Further, using cups to feed the baffle box is difficult. Dice emerge from a dice cup in unpredictable ways – that’s the whole point of using a dice cup. And fairly often the dice scamper out across the table and onto the floor rather than falling into the box. The current official USBGF rules mandate the use of cups to feed the baffle box, but that rule is widely ignored. Most players prefer to simply drop the dice into the box with their fingers.

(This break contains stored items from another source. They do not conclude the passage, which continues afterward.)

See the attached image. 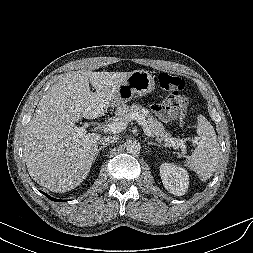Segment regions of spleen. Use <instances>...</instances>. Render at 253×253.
Here are the masks:
<instances>
[{
    "label": "spleen",
    "instance_id": "3e777b00",
    "mask_svg": "<svg viewBox=\"0 0 253 253\" xmlns=\"http://www.w3.org/2000/svg\"><path fill=\"white\" fill-rule=\"evenodd\" d=\"M198 145L185 161V166L197 173L202 181L209 179L219 163L220 149L213 126L202 115L197 117Z\"/></svg>",
    "mask_w": 253,
    "mask_h": 253
}]
</instances>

Those who favor baffle boxes cite several advantages. There is less quarreling over the way the dice are thrown. It speeds up the game because one doesn’t need to shake the dice, and because the dice very rarely leave the board, or land on top of checkers. The dice do, occasionally, get stuck in the box so that they need to be shaken out and re-thrown, but invalid throws are still much less common with baffle boxes than they are with dice cups.

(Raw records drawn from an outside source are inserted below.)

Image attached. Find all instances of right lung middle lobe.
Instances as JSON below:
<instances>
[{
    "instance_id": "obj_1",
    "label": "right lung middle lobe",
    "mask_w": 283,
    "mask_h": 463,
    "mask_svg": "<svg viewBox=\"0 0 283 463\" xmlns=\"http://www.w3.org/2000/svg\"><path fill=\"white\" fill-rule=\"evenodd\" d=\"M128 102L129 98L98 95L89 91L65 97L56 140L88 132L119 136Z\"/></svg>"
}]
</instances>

But not everyone like baffle boxes. To some, shaking dice in the cup is an important ritual, part of the rhythm of the game. And being asked to use a baffle box, especially when one is not accustomed to one, seems to convey the message that you’re suspected of cheating.
And that may in fact be the case. The backgammon club in Indianapolis adopted a baffle-box-preferred rule, such that either player could insist on the use of a baffle box if one is available. And while there were some in the Indianapolis club that liked baffle boxes anyway, the immediate impetus for the change, it is said, was the appearance of a new player who was not particularly skillful, but who had an improbably high winning percentage.
Here is another advantage to throwing dice into a baffle box with your hands. When dice are thrown from a cup, there may be a difference of opinion on what constitutes a vigorous shake. The player that spends more time shaking the dice (the more responsible vigorous shaker) is punished in clocked matches. Directly putting dice in a baffle box with hands equalizes time spent rolling the dice.
“was the appearance of a new player who was not particularly skillful, but who had an improbably high winning percentage.”
It was not just the player’s improbably high winning percentage. He rolled a 22 perfecta against me. Before this, there was no strong suspicion from me that he was cheating. I noticed that the dice softly hit the board surface and did not tumble at all after hitting the board. I also noticed that they seemed to hit the board directly under the cup. I didn’t see how they could have come out of the dice cup and land where they did. This is all consistent with the “Hold Out” method of dice manipulation (you pretend to put the dice in the cup, but keep one or both dice in your hand and set the dice on the board as you want them. This takes considerable skill). My best estimate is that my opponent was playing at about a 30PR and had won 2 straight weekly tournaments. I didn’t say what I suspected, but I gave him a stare and from then on in the match I watched very carefully as he put his dice into the cup and rolled the dice. He knew I was watching him carefully. His rolls normalized, except for one roll. A player from another match came over to report a result I wrote the results on the drawsheet. When I looked back to the board, there was 66 on the dice, his best. He exclaimed, “I rolled double 6s!”. I did not hear any dice being shaken in the cup or hear any dice tumbling on the board as I looked away. This is enough, but there is more. I will say that I am 99.75+% sure that the guy was using a hold out. He stopped coming after we started using baffle boxes.